Mapping the initial effects of carcinogen-induced oncogenic transformation in the mouse bladder

BBN is a bladder specific carcinogen that can cause invasive bladder cancer in mice possessing similar genetic alterations as seen in human cancer. We employed a single cell sequencing approach using 10x Genomics scRNAseq to investigate the cellular heterogeneity and molecular modifications induced by long term treatment with a carcinogen (BBN) on the bladder urothelium and sub-urothelium cells. Our data show infiltrations of B- and T-cells in the tumor and decrease of the several other urothelial populations. Overall design: 3 sample analysed: 2 non-treated controls and 1 BBN-treated. After 22 weeks of BBN treatment, the mucosa layer of mouse bladder was separated from detrusor and digested to prepare a cell suspension and single live cells were sorted using Fluorescence-activated cell sorting (FACS). Then scRNA-seq was performed to analyze the cells. The same was done for two age-matched non-treated mice.
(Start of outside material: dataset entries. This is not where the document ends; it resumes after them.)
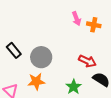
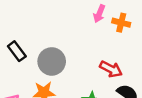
pink arrow: (76, 19) -> (99, 14), turned 40

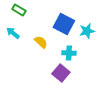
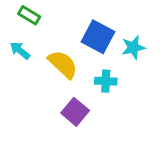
yellow semicircle: (41, 42) -> (63, 64), size x1.5
purple square: (61, 73) -> (75, 112), moved

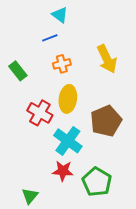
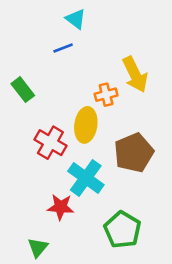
orange cross: (62, 64) -> (106, 95), moved
red star: (63, 171) -> (61, 207), moved

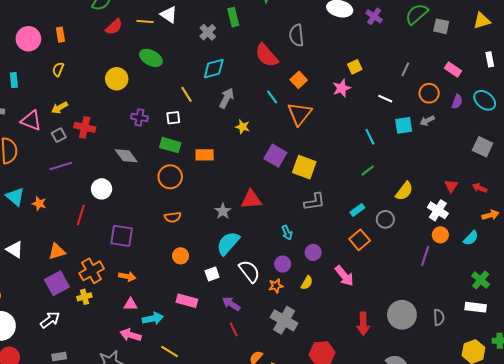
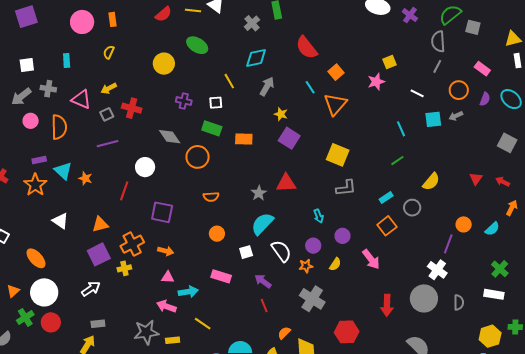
yellow triangle: (482, 21) -> (513, 39), moved
gray semicircle: (297, 35) -> (438, 41), moved
purple square: (275, 156) -> (289, 138), moved
orange circle: (170, 177) -> (198, 157), moved
white cross: (438, 210) -> (437, 270), moved
orange arrow: (490, 215) -> (512, 208), turned -49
BBN是一种膀胱特异性致癌物，可在携带有与人类癌症相似遗传改变的小鼠中诱发浸润性膀胱癌。本研究采用10x Genomics单细胞RNA测序（scRNAseq）技术，探究长期暴露于致癌物BBN后，小鼠膀胱尿路上皮及尿路上皮下细胞的细胞异质性与分子修饰变化。研究数据显示，肿瘤组织中存在B细胞与T细胞浸润，且其余多种尿路上皮细胞群的占比出现下降。 整体实验设计：共分析3组样本：2组未处理对照组与1组BBN处理组。BBN处理持续22周后，我们将小鼠膀胱黏膜层与逼尿肌分离，经消化制备细胞悬液，并通过荧光激活细胞分选（Fluorescence-activated cell sorting, FACS）分选存活的单个细胞。随后开展单细胞RNA测序以分析细胞样本。2只年龄匹配的未处理小鼠也采用相同流程开展实验。